Dataset content:

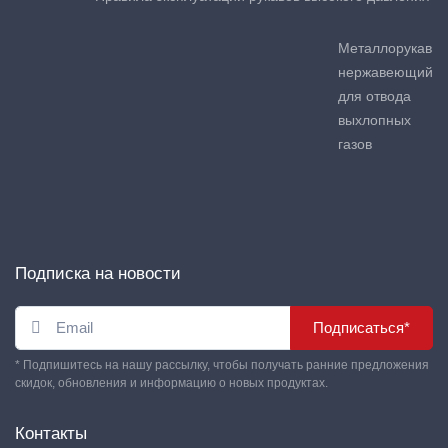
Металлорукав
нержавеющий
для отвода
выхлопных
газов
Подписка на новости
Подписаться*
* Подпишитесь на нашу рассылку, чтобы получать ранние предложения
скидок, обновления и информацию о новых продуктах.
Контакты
==
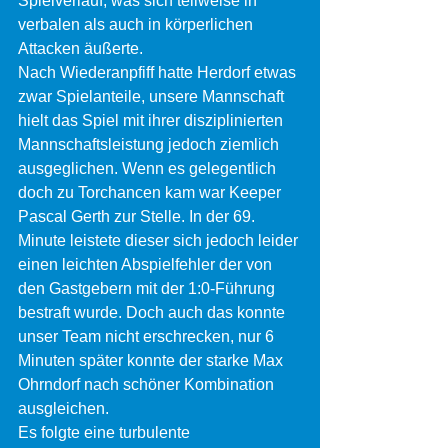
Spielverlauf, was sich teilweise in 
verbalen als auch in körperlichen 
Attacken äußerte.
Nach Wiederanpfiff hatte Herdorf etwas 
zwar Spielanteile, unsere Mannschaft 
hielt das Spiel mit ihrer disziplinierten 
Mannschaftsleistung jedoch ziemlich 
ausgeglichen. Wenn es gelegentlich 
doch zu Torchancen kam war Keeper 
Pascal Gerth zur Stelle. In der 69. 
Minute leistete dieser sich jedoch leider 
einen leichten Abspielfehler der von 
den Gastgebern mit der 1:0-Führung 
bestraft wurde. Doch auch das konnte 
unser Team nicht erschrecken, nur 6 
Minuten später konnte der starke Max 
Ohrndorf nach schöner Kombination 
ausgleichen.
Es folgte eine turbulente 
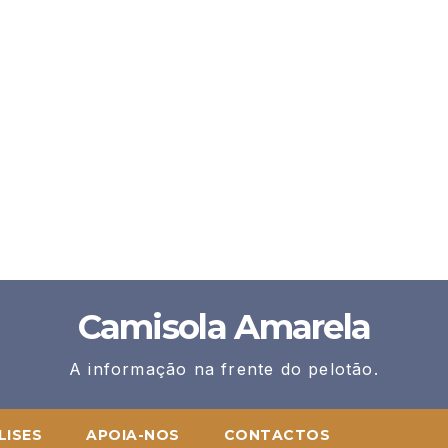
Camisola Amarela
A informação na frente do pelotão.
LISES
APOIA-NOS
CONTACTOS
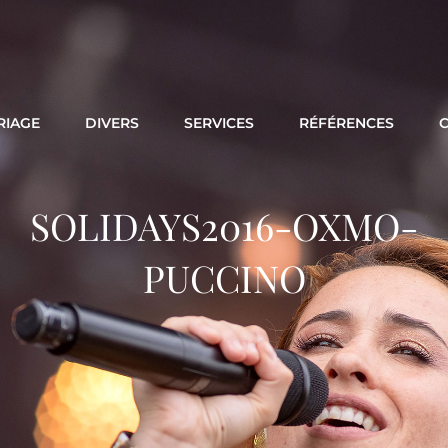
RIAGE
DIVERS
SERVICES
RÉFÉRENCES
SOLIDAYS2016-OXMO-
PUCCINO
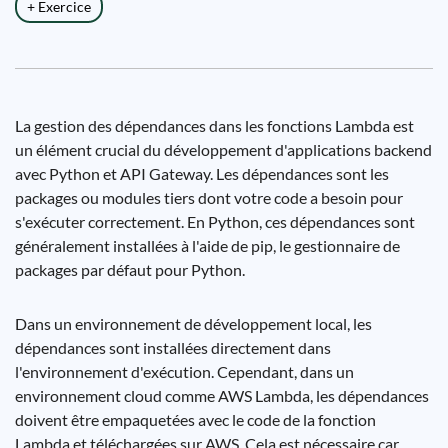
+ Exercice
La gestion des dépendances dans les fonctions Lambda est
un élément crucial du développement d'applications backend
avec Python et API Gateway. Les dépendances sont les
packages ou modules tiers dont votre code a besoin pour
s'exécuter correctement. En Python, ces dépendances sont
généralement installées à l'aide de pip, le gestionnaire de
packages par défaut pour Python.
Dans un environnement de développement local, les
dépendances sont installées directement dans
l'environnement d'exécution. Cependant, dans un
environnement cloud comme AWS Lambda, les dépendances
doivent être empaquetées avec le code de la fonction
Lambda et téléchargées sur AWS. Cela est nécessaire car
* * *
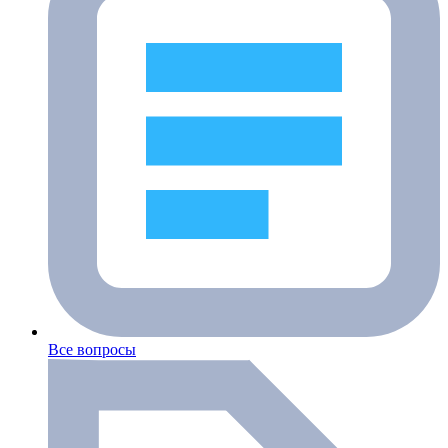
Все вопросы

What is needed:
Copy the lines above exactly, starting at the one with "unser Team nicht erschrecken, nur 6" and ending at the one with "avec Python et", both included. Leave out any pictures and add nothing else.

Output of the task:
unser Team nicht erschrecken, nur 6 
Minuten später konnte der starke Max 
Ohrndorf nach schöner Kombination 
ausgleichen.
Es folgte eine turbulente 
Camisola Amarela
A informação na frente do pelotão.
LISES
APOIA-NOS
CONTACTOS
RIAGE
DIVERS
SERVICES
RÉFÉRENCES
SOLIDAYS2016-OXMO-
PUCCINO
+ Exercice
La gestion des dépendances dans les fonctions Lambda est
un élément crucial du développement d'applications backend
avec Python et API Gateway. Les dépendances sont les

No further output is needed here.